I took another step.
Then another.
The moment shattered, the tension snapped.
An echoing crack resounded through the larger dungeon chamber as chitin clashed with chitin. We collided like boulders shooting down opposing hills. A black blur shot away from the center of the chamber to smash into one of the far walls, dust and chunks of dungeon stone blasted away from the wall on impact, and flew through the air. I shook my forelegs before planting them back on the ground and hissing a challenge at the monster that I had just batted away like a toy. It was still strong and fast as it had been, but it wasn't nearly as overwhelming in my spider form with its increased stats. It simply didn't have the mass to overpower me, not while it relinquished its grip on the ground in its charge to leap at me. A lesson I had learned some time ago, fighting monsters that were larger than myself, strength wasn't everything unless you specifically engineered a situation to be that way.

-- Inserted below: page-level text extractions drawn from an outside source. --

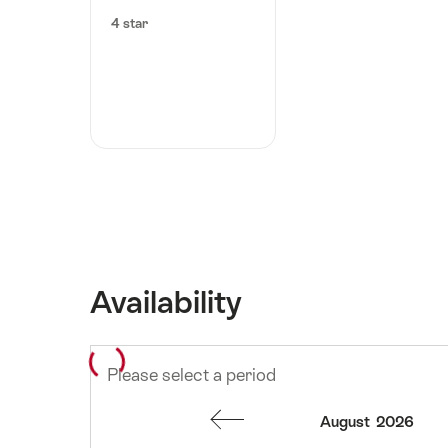
4 star
Availability
Please select a period
August
2026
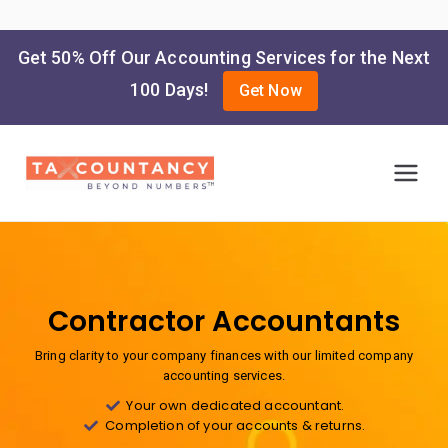
Get 50% Off Our Accounting Services for the Next
100 Days!
Get Now
Taxcountancy
Online Accounting and Tax
Filing Services
Contractor Accountants
Bring clarity to your company finances with our limited company
accounting services.
Your own dedicated accountant.
Completion of your accounts & returns.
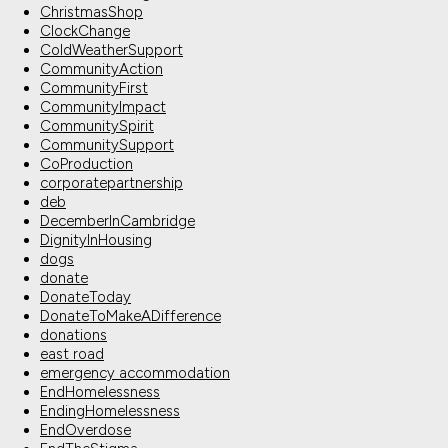
ChristmasShop
ClockChange
ColdWeatherSupport
CommunityAction
CommunityFirst
CommunityImpact
CommunitySpirit
CommunitySupport
CoProduction
corporatepartnership
deb
DecemberInCambridge
DignityInHousing
dogs
donate
DonateToday
DonateToMakeADifference
donations
east road
emergency accommodation
EndHomelessness
EndingHomelessness
EndOverdose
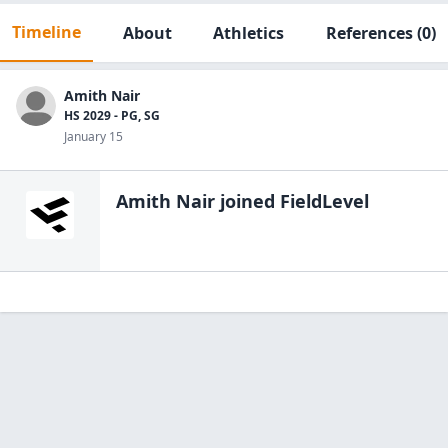
Timeline
About
Athletics
References
(0)
Amith Nair
HS 2029 - PG, SG
January 15
Amith Nair
joined FieldLevel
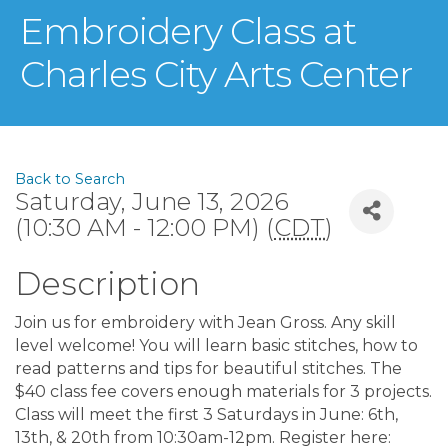
Embroidery Class at
Charles City Arts Center
Back to Search
Saturday, June 13, 2026
(10:30 AM - 12:00 PM) (
CDT
)
Description
Join us for embroidery with Jean Gross. Any skill
level welcome! You will learn basic stitches, how to
read patterns and tips for beautiful stitches. The
$40 class fee covers enough materials for 3 projects.
Class will meet the first 3 Saturdays in June: 6th,
13th, & 20th from 10:30am-12pm. Register here:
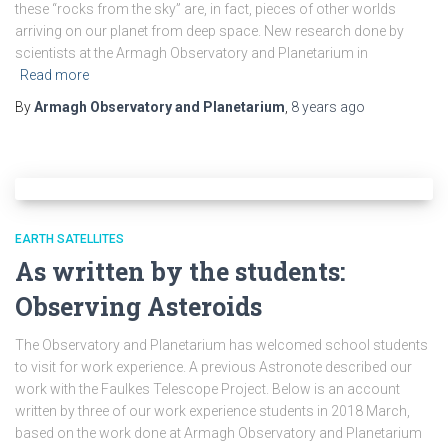
these “rocks from the sky” are, in fact, pieces of other worlds
arriving on our planet from deep space. New research done by
scientists at the Armagh Observatory and Planetarium in
Read more
By
Armagh Observatory and Planetarium
,
8 years
ago
EARTH SATELLITES
As written by the students:
Observing Asteroids
The Observatory and Planetarium has welcomed school students
to visit for work experience. A previous Astronote described our
work with the Faulkes Telescope Project. Below is an account
written by three of our work experience students in 2018 March,
based on the work done at Armagh Observatory and Planetarium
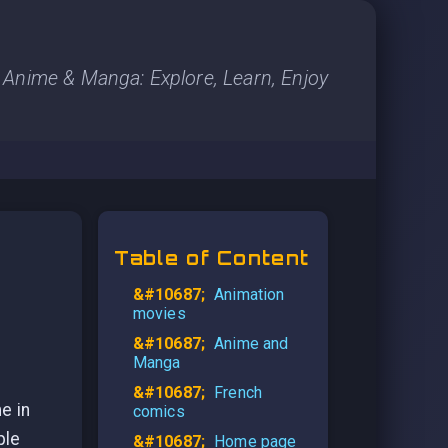
Anime & Manga: Explore, Learn, Enjoy
Table of Content
Animation
movies
Anime and
Manga
French
e in
comics
ple
Home page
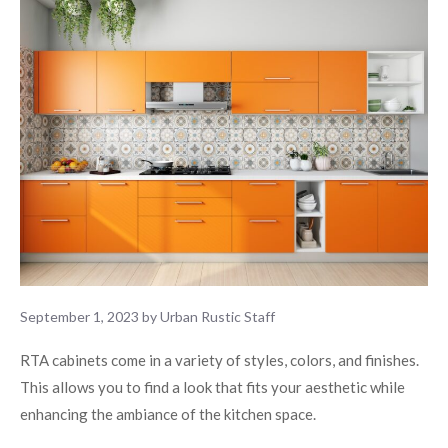
September 1, 2023
by
Urban Rustic Staff
RTA cabinets come in a variety of styles, colors, and finishes.
This allows you to find a look that fits your aesthetic while
enhancing the ambiance of the kitchen space.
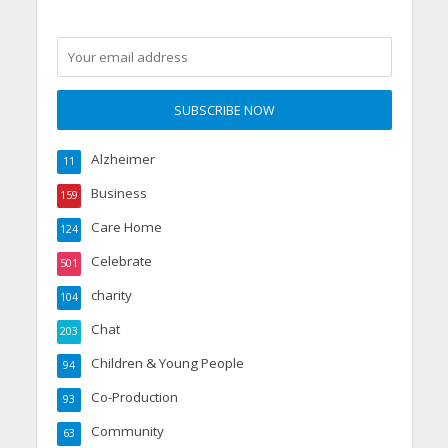
Alzheimer
11
Business
159
Care Home
124
Celebrate
501
charity
104
Chat
203
Children & Young People
94
Co-Production
93
Community
63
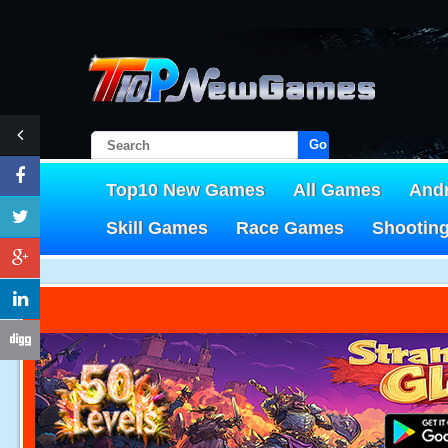
Go!
Top10 New Games
All Games
And
Skill Games
Race Games
Shootin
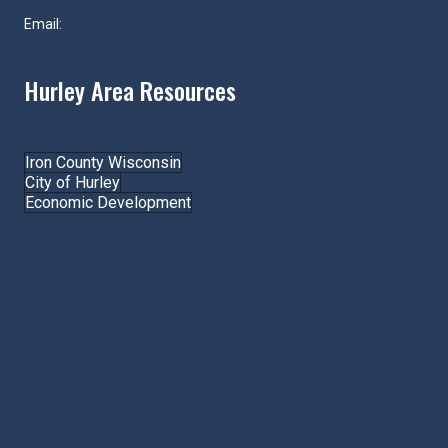
Email:
hurley@hurleywi.com
Hurley Area Resources
Join the Chamber!
Iron County Wisconsin
City of Hurley
Economic Development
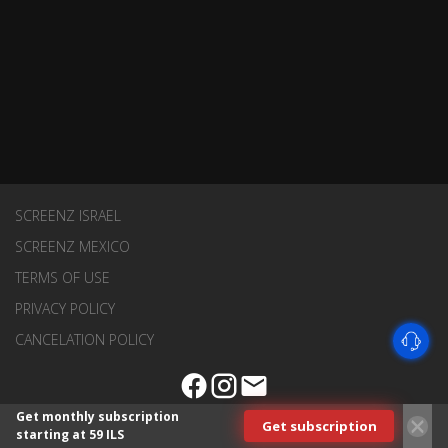
SCREENZ ISRAEL
SCREENZ MEXICO
TERMS OF USE
PRIVACY POLICY
CANCELATION POLICY
Get monthly subscription
Get subscription
starting at 59 ILS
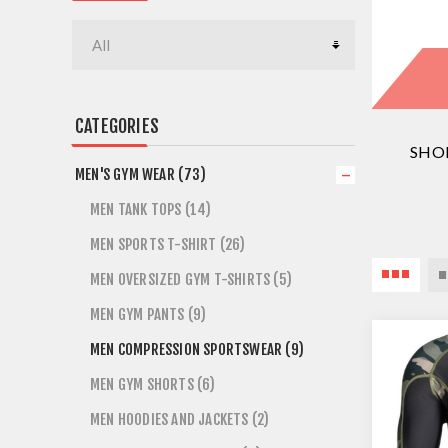
CATEGORIES
SHO
MEN'S GYM WEAR (73)
MEN TANK TOPS (14)
MEN SPORTS T-SHIRT (26)
MEN OVERSIZED GYM T-SHIRTS (5)
MEN GYM PANTS (9)
MEN COMPRESSION SPORTSWEAR (9)
MEN GYM SHORTS (6)
MEN HOODIES AND JACKETS (2)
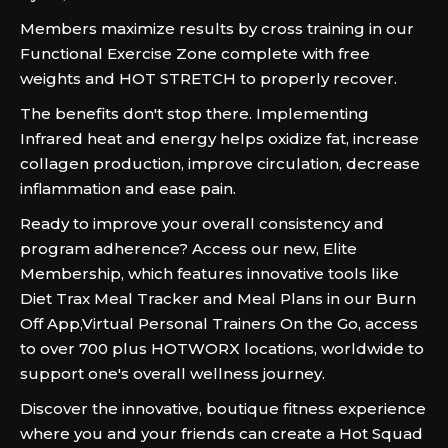
Members maximize results by cross training in our
Functional Exercise Zone complete with free
weights and HOT STRETCH to properly recover.
The benefits don't stop there. Implementing
Infrared heat and energy helps oxidize fat, increase
collagen production, improve circulation, decrease
inflammation and ease pain.
Ready to improve your overall consistency and
program adherence? Access our new, Elite
Membership, which features innovative tools like
Diet Trax Meal Tracker and Meal Plans in our Burn
Off App,Virtual Personal Trainers On the Go, access
to over 700 plus HOTWORX locations, worldwide to
support one's overall wellness journey.
Discover the innovative, boutique fitness experience
where you and your friends can create a Hot Squad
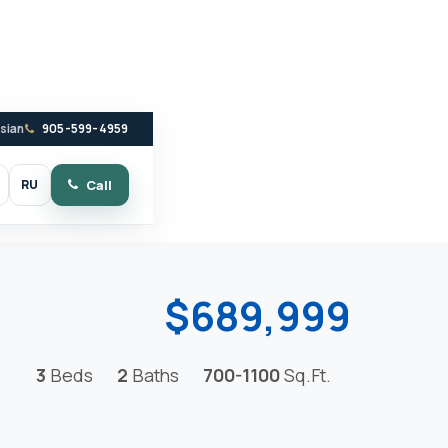
ssian
905-599-4959
RU
Call
witch to dark mode
$689,999
3
Beds
2
Baths
700-1100
Sq.Ft.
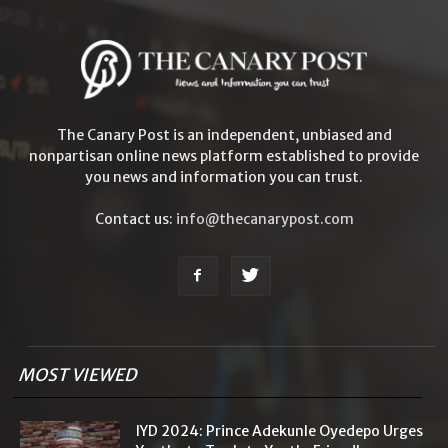
The Canary Post is an independent, unbiased and
nonpartisan online news platform established to provide
you news and information you can trust.
Contact us:
info@thecanarypost.com
MOST VIEWED
IYD 2024: Prince Adekunle Oyedepo Urges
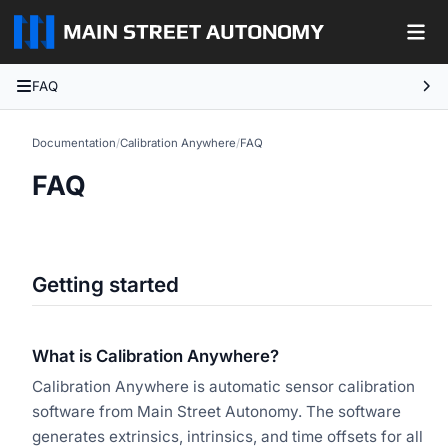
FAQ
Documentation
/
Calibration Anywhere
/
FAQ
FAQ
Getting started
What is Calibration Anywhere?
Calibration Anywhere is automatic sensor calibration
software from Main Street Autonomy. The software
generates extrinsics, intrinsics, and time offsets for all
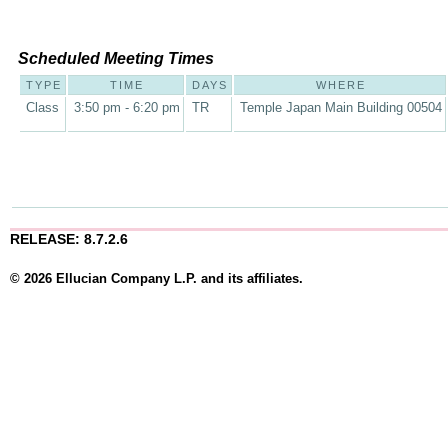
Scheduled Meeting Times
TYPE
TIME
DAYS
WHERE
Class
3:50 pm - 6:20 pm
TR
Temple Japan Main Building 00504
RELEASE: 8.7.2.6
© 2026 Ellucian Company L.P. and its affiliates.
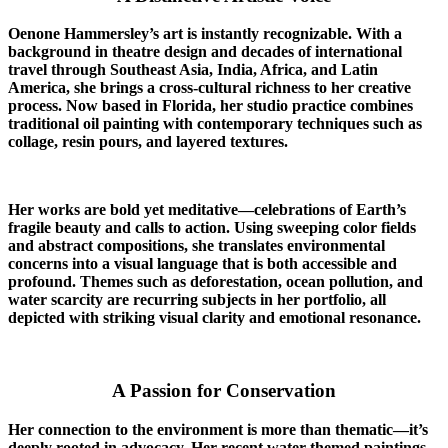
Oenone Hammersley’s art is instantly recognizable. With a
background in theatre design and decades of international
travel through Southeast Asia, India, Africa, and Latin
America, she brings a cross-cultural richness to her creative
process. Now based in Florida, her studio practice combines
traditional oil painting with contemporary techniques such as
collage, resin pours, and layered textures.
Her works are bold yet meditative—celebrations of Earth’s
fragile beauty and calls to action. Using sweeping color fields
and abstract compositions, she translates environmental
concerns into a visual language that is both accessible and
profound. Themes such as deforestation, ocean pollution, and
water scarcity are recurring subjects in her portfolio, all
depicted with striking visual clarity and emotional resonance.
A Passion for Conservation
Her connection to the environment is more than thematic—it’s
deeply rooted in advocacy. Her recent water-themed paintings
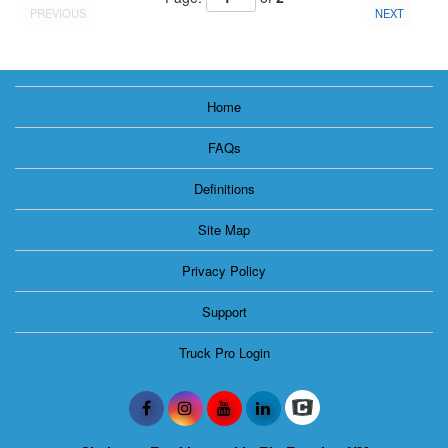
PREVIOUS
NEXT
Home
FAQs
Definitions
Site Map
Privacy Policy
Support
Truck Pro Login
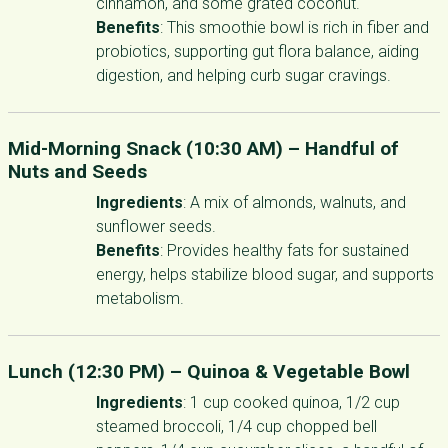
cinnamon, and some grated coconut.
Benefits
: This smoothie bowl is rich in fiber and
probiotics, supporting gut flora balance, aiding
digestion, and helping curb sugar cravings.
Mid-Morning Snack (10:30 AM) –
Handful of
Nuts and Seeds
Ingredients
: A mix of almonds, walnuts, and
sunflower seeds.
Benefits
: Provides healthy fats for sustained
energy, helps stabilize blood sugar, and supports
metabolism.
Lunch (12:30 PM) –
Quinoa & Vegetable Bowl
Ingredients
: 1 cup cooked quinoa, 1/2 cup
steamed broccoli, 1/4 cup chopped bell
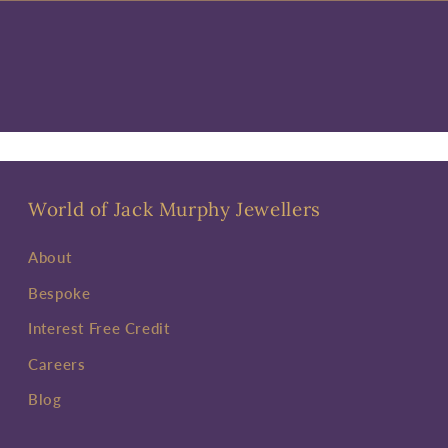
World of Jack Murphy Jewellers
About
Bespoke
Interest Free Credit
Careers
Blog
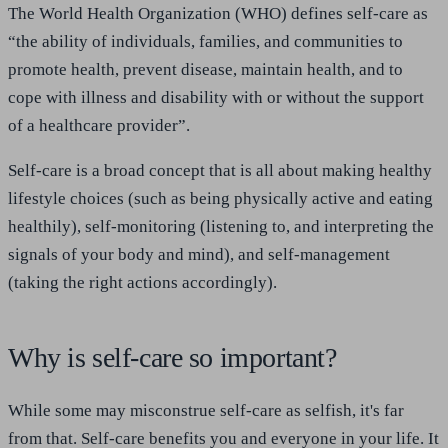
The World Health Organization (WHO) defines self-care as
“the ability of individuals, families, and communities to
promote health, prevent disease, maintain health, and to
cope with illness and disability with or without the support
of a healthcare provider”.
Self-care is a broad concept that is all about making healthy
lifestyle choices (such as being physically active and eating
healthily), self-monitoring (listening to, and interpreting the
signals of your body and mind), and self-management
(taking the right actions accordingly).
Why is self-care so important?
While some may misconstrue self-care as selfish, it's far
from that. Self-care benefits you and everyone in your life. It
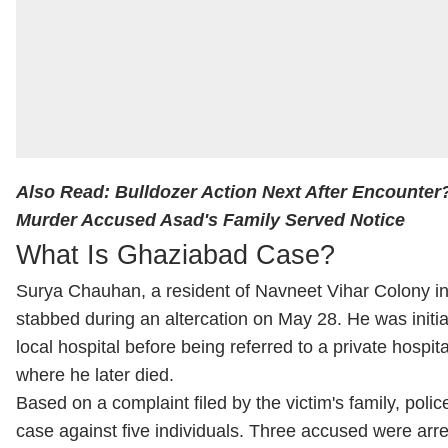
Also Read:
Bulldozer Action Next After Encounte
Murder Accused Asad's Family Served Notice
What Is Ghaziabad Case?
Surya Chauhan, a resident of Navneet Vihar Colony i
stabbed during an altercation on May 28. He was initial
local hospital before being referred to a private hospita
where he later died.
Based on a complaint filed by the victim's family, polic
case against five individuals. Three accused were arre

I blurred away from the floor, leaping over to the wall, gaze fixed on the monster as it climbed out of the debris of the wall. It seemed to be looking at me once again, calculating. Or rather, recalculating the threat I posed to it. If I had to guess, I would say it didn't like the equation it was working out. I was going to have to ensure the monster hated it. Looking at it was unsettling for more than a few moments; it was almost like a hole to my more magical senses. It was strange, I had grown so used to my senses almost acting as echoes of each other, my physical senses confirmed what my magical senses told me, and vice versa. The disconnect was disconcerting. Instead of staring at the monster, I glanced around the room. Victor and the others were still frozen where they had gathered up, eyes fixed on me, where I clung to the wall of the chamber.
Ah, this is the first time they've seen me like this, isn't it?
Indeed, there are larger concerns, however. It's coming. Vipera responded to my offhand thought. My attention snapped back to the monster as it sailed through the air towards me. I leapt off the wall I was on as I sprayed web lines through the air in a half-hearted attempt to tangle the creature up. I had no illusions that the webs would be able to hold it for long. If at all. Instead, what I really wanted was a smoke screen of sorts.
A pair of [Edge Glare]s cut through the mostly open air that separated the monster from me as fast as thought. The result was satisfactory, if not quite as significant as I would have liked. The force Spells tore into the monster, green ichor sprayed into the air from the gouges the spell had carved into its chitin armour. A shoulder wound and a leg wound, by all appearances, neither significant on their own. I yanked myself back to the wall with another web line while the monster mounted another wall much the same way I had. It glared at me. I could practically feel the rage rolling off of it in waves.
I snorted. The monster was the fly to the spider. Trapped and struggling in the web, it just didn't know it yet.